U.S. Senator  Elizabeth Warren has a plan to rewrite the rules for large U.S. businesses--and it's a provocative one.

The Democratic Senator from Massachusetts is introducing a new bill on Wednesday that would require corporate executives "to consider the interests of all major stakeholders in company decisions--not only shareholders," Warren wrote an op-ed for The Wall Street Journal. The Accountable Capitalism Act would require companies with more than $1 billion in annual revenue--including Facebook, Google, and Amazon--to comply with a federal charter that looks out for workers' interests. Currently, U.S. businesses secure corporation charters from states, not on the federal level.

One of the biggest changes that the bill proposes is for employees to elect at least 40 percent of board directors. The bill also seeks to impose limits on when executives can sell company shares. Directors and officers would have to hold shares for five years before
selling them, or in the case of a company stock buyback, three years. Warren's bill also takes aim at political contributions by requiring approval for all political expenditures from at least 75 percent of shareholders.
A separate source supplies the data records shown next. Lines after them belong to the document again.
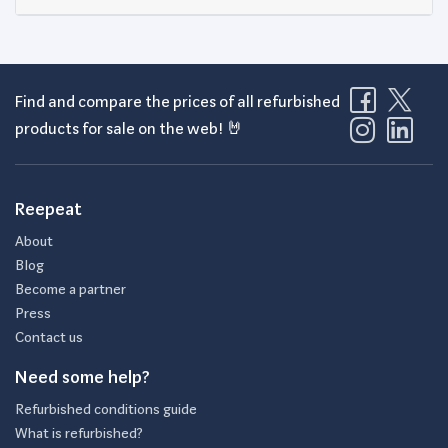
Find and compare the prices of all refurbished
products for sale on the web! 🤘
Reepeat
About
Blog
Become a partner
Press
Contact us
Need some help?
Refurbished conditions guide
What is refurbished?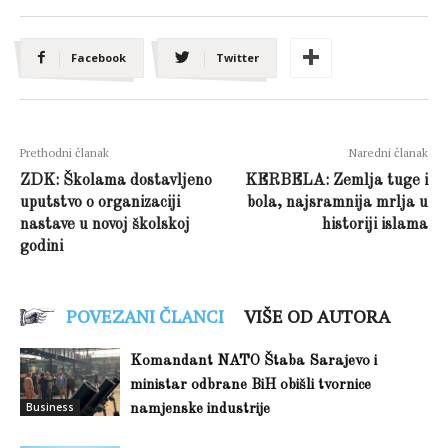
Facebook
Twitter
Prethodni članak
Naredni članak
ZDK: Školama dostavljeno
KERBELA: Zemlja tuge i
uputstvo o organizaciji
bola, najsramnija mrlja u
nastave u novoj školskoj
historiji islama
godini
POVEZANI ČLANCI
VIŠE OD AUTORA
Komandant NATO Štaba Sarajevo i
ministar odbrane BiH obišli tvornice
Business
namjenske industrije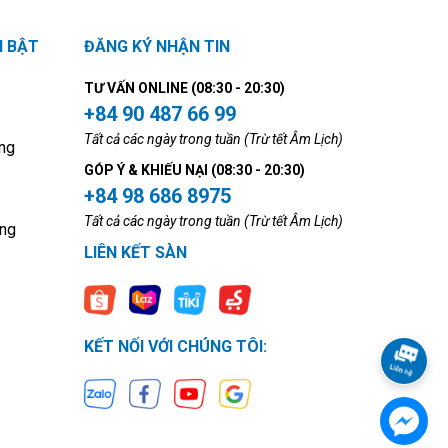
I BẬT
ĐĂNG KÝ NHẬN TIN
TƯ VẤN ONLINE (08:30 - 20:30)
+84 90 487 66 99
Tất cả các ngày trong tuần (Trừ tết Âm Lịch)
ng
GÓP Ý & KHIẾU NẠI (08:30 - 20:30)
+84 98 686 8975
Tất cả các ngày trong tuần (Trừ tết Âm Lịch)
ộng
LIÊN KẾT SÀN
KẾT NỐI VỚI CHÚNG TÔI: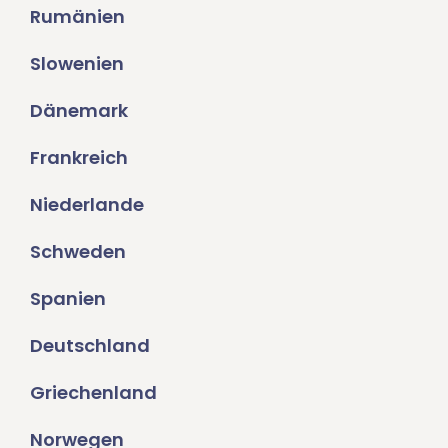
Rumänien
Slowenien
Dänemark
Frankreich
Niederlande
Schweden
Spanien
Deutschland
Griechenland
Norwegen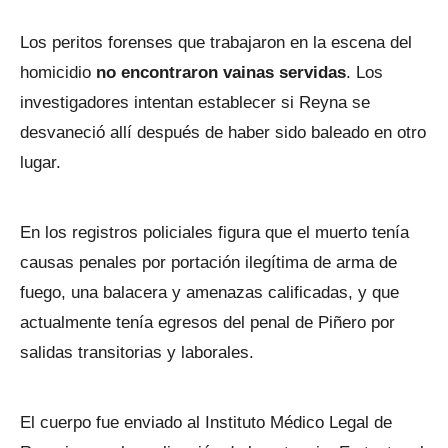
Los peritos forenses que trabajaron en la escena del
homicidio
no encontraron vainas servidas
. Los
investigadores intentan establecer si Reyna se
desvaneció allí después de haber sido baleado en otro
lugar.
En los registros policiales figura que el muerto tenía
causas penales por portación ilegítima de arma de
fuego, una balacera y amenazas calificadas, y que
actualmente tenía egresos del penal de Piñero por
salidas transitorias y laborales.
El cuerpo fue enviado al Instituto Médico Legal de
Warren says she hopes the bill will address the problem of stagnant wage growth at U.S. companies. She argues that instead of paying workers fairly and reinvesting profits, U.S. businesses have increasingly funneled earnings to shareholders.

"Workers aren't getting what they've earned," Warren writes, adding that her proposal follows the benefit corporation model used by companies including Patagonia and Kickstarter.

So is The Accountable Capitalism Act likely to find the support needed to become law? While it's too early to say, Vox's Matthew Yglesias does not expect the legislation to be popular with lawmakers. "If they thought the idea stood a snowball's chance in hell of happening, rich people would denounce it to anyone who would listen," he wrote.